The First Thing To Go Out The Door

Self-care.

As a mother, I think this is the first thing that we abandon when we have kids. Our priorities shift enough that the order of important is the following: kids #1-however many and our partner, work, home, extended family, the world, everything else, ourselves.

We forget we exist until we run ourselves down enough that there is only a shell of our former selves left. Then, all of a sudden, we are locked in a bathroom, crying our eyes out because this isn’t the life we imagined.

We have to take care of ourselves. If we don’t feel good about ourselves, then how can we be a good example for our kids?

I’m not only talking about the physical stuff like showering, grooming, exercising. We have to take care of ourselves mentally and emotionally. We have to take that time in the day where we can focus on ourselves.

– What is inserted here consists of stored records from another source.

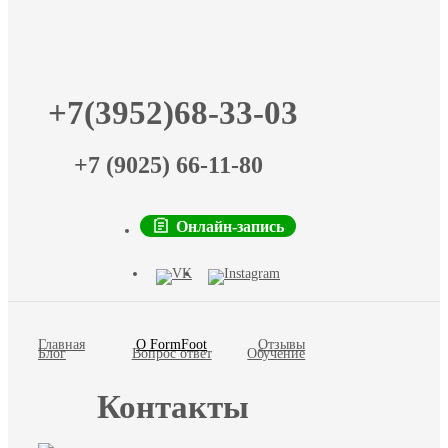
+7(3952)68-33-03
+7 (9025) 66-11-80
Онлайн-запись
Главная
О FormFoot
Отзывы
Блог
Вопрос ответ
Обучение
Контакты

Doing all of this other stuff is wearing. It’s tiring. It’s hard to refocus on yourself. When I finally get a few minutes of quiet, I just sit there and stare into the abyss. Okay, the abyss in reality is the tv. It’s like I forget how to function. I can’t even think of what I’d want to do for myself. If I do figure it out, I don’t have the energy.

It’s easy to get caught up in resentment and anger when you get used to putting yourself last. As a South Asian Indian mom, I’m programmed to put myself last. I’m supposed to put my kids and husband first. And every time I feel neglected, I end up feeling a mixture of sadness and anger.

The thing is that you have to find the solution. Your kids are never going to put you first and your partner can only help so much. You have to find the time and energy to do things for yourself. You have to be okay with putting yourself first sometimes. You have to find ways to take care of yourself.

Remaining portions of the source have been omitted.